For Bader, this feels right. There is an innate tragedy in a queen who only got to live for nine days after taking the throne, she agrees, when a British journalist asks her if that was a detail that struck her about her character. But as an American (spoiler alert, for anyone fooled by her flawless Keira Knightley impression!), Bader was even more struck by how little we actually know about Jane at all five hundred years after her death.

“I went to the Tower of London and asked if they had anything on Lady Jane Grey,” she says, “and they said, Jane Austen?
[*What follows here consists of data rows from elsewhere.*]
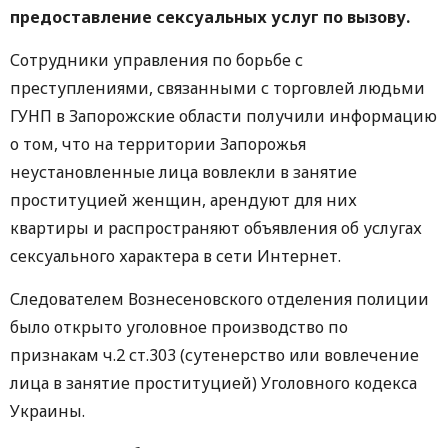
предоставление сексуальных услуг по вызову.
Сотрудники управления по борьбе с
преступлениями, связанными с торговлей людьми
ГУНП в Запорожские области получили информацию
о том, что на территории Запорожья
неустановленные лица вовлекли в занятие
проституцией женщин, арендуют для них
квартиры и распространяют объявления об услугах
сексуального характера в сети Интернет.
Следователем Вознесеновского отделения полиции
было открыто уголовное производство по
признакам ч.2 ст.303 (сутенерство или вовлечение
лица в занятие проституцией) Уголовного кодекса
Украины.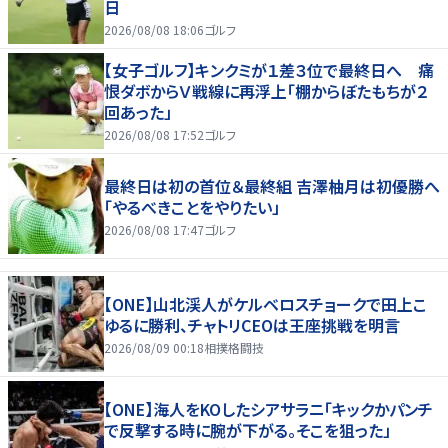
日
2026/08/08 18:06
ゴルフ
【女子ゴルフ】キンクミが１差３位で最終日へ 痛
恨ダボからＶ戦線に再浮上「棚からぼたもちが２
回あった」
2026/08/08 17:52
ゴルフ
最終日は初の首位＆最終組 吉澤柚月は初優勝へ
「やるべきことをやりたい」
2026/08/08 17:47
ゴルフ
【ONE】山北渓人がケルベロスチョークで田上こ
ゆるに勝利、チャトリCEOは王座挑戦を明言
2026/08/09 00:18
相撲格闘技
【ONE】海人をKOしたシアサラニ「キックかパンチ
で反撃する時に腕が下がる。そこを狙った」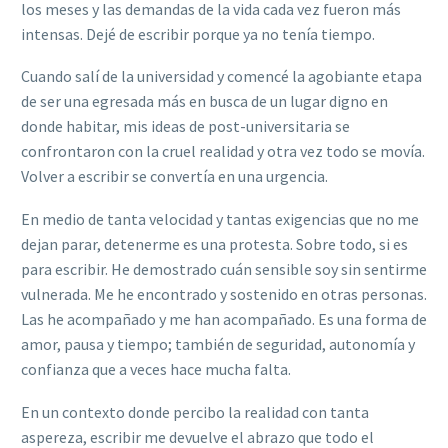
los meses y las demandas de la vida cada vez fueron más
intensas. Dejé de escribir porque ya no tenía tiempo.
Cuando salí de la universidad y comencé la agobiante etapa
de ser una egresada más en busca de un lugar digno en
donde habitar, mis ideas de post-universitaria se
confrontaron con la cruel realidad y otra vez todo se movía.
Volver a escribir se convertía en una urgencia.
En medio de tanta velocidad y tantas exigencias que no me
dejan parar, detenerme es una protesta. Sobre todo, si es
para escribir. He demostrado cuán sensible soy sin sentirme
vulnerada. Me he encontrado y sostenido en otras personas.
Las he acompañado y me han acompañado. Es una forma de
amor, pausa y tiempo; también de seguridad, autonomía y
confianza que a veces hace mucha falta.
En un contexto donde percibo la realidad con tanta
aspereza, escribir me devuelve el abrazo que todo el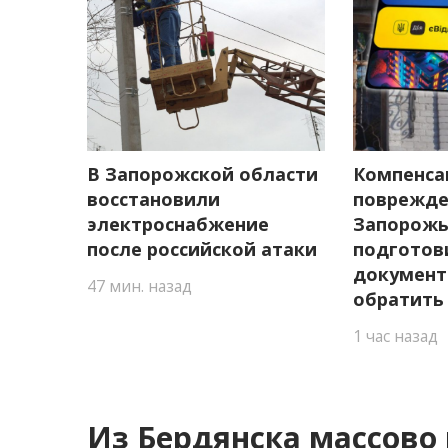
В Запорожской области
Компенса
восстановили
поврежде
электроснабжение
Запорожь
после российской атаки
подготов
документ
47 мин. назад
обратить
1 час назад
Из Бердянска массов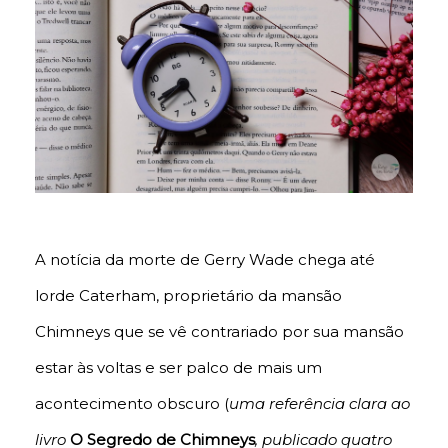
A notícia da morte de Gerry Wade chega até
lorde Caterham, proprietário da mansão
Chimneys que se vê contrariado por sua mansão
estar às voltas e ser palco de mais um
acontecimento obscuro (
uma referência clara ao
livro
O Segredo de Chimneys
, publicado quatro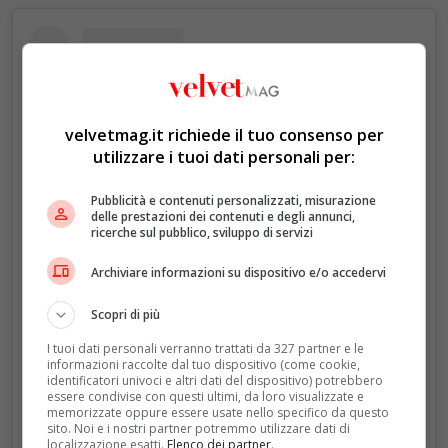
velvetmag.it richiede il tuo consenso per
utilizzare i tuoi dati personali per:
Pubblicità e contenuti personalizzati, misurazione
delle prestazioni dei contenuti e degli annunci,
ricerche sul pubblico, sviluppo di servizi
Archiviare informazioni su dispositivo e/o accedervi
Visualizza questo post su Instagram
Scopri di più
I tuoi dati personali verranno trattati da 327 partner e le
informazioni raccolte dal tuo dispositivo (come cookie,
identificatori univoci e altri dati del dispositivo) potrebbero
essere condivise con questi ultimi, da loro visualizzate e
memorizzate oppure essere usate nello specifico da questo
sito. Noi e i nostri partner potremmo utilizzare dati di
localizzazione esatti.
Elenco dei partner
.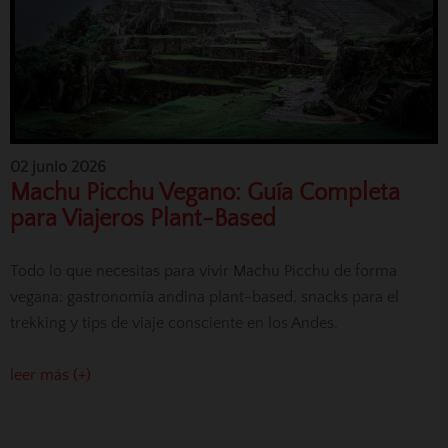
02 junio 2026
Machu Picchu Vegano: Guía Completa
para Viajeros Plant-Based
Todo lo que necesitas para vivir Machu Picchu de forma
vegana: gastronomía andina plant-based, snacks para el
trekking y tips de viaje consciente en los Andes.
leer más (+)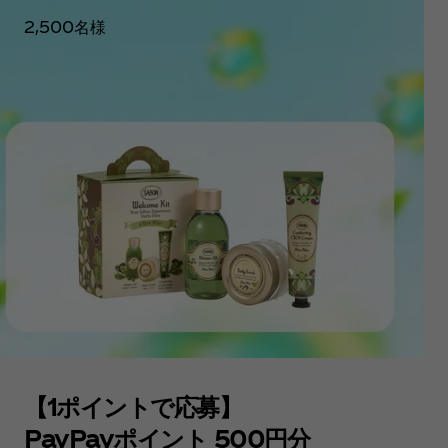
2,500名様
【1ポイントで応募】
PayPayポイント 500円分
And it was so shocking to me, that a woman who was Qqueen of England and Ireland and was killed for it, for her life to just end up a footnote on a page for some people.” There are some helpful history books out there, Bader allows, with details that they were able to draw from to shape Jane on the screen—for example “we know she was known for being one of the most educated women of her time, and that she was a polyglot”— but still, those details only scratch the surface. “She was just a fascinating woman who didn’t get the time to show the world how brilliant she was.”

Here Bluemel reminds us that when it comes to the real Guildford Dudley, a footnote, literally, is the extent we know about him: “Sixteen-year-old boy, married Lady Jane Grey, died.” Which is to say, he’s just as excited to get to imagine a fuller life for Guildford, even if it is, per his audition sides, as a leather-clad ”Tudor-era Harry Styles.”

“Obviously the way that we are telling it is heavily, heavily embellished,” he says. “But that means it’s also a chance for people to take an interest in what really happened, to learn the history we aren’t telling.”

At the end of the day, that’s Burgess, Glynn and Babbit’s goal, too—to subvert the text of what little history has to tell us about Lady Jane Grey and make her real in the process. Even if that process includes ferrets; even if it hits us right in the tits, every time.


All eight episodes of My Lady Jane, Season 1, are now streaming on Prime Video.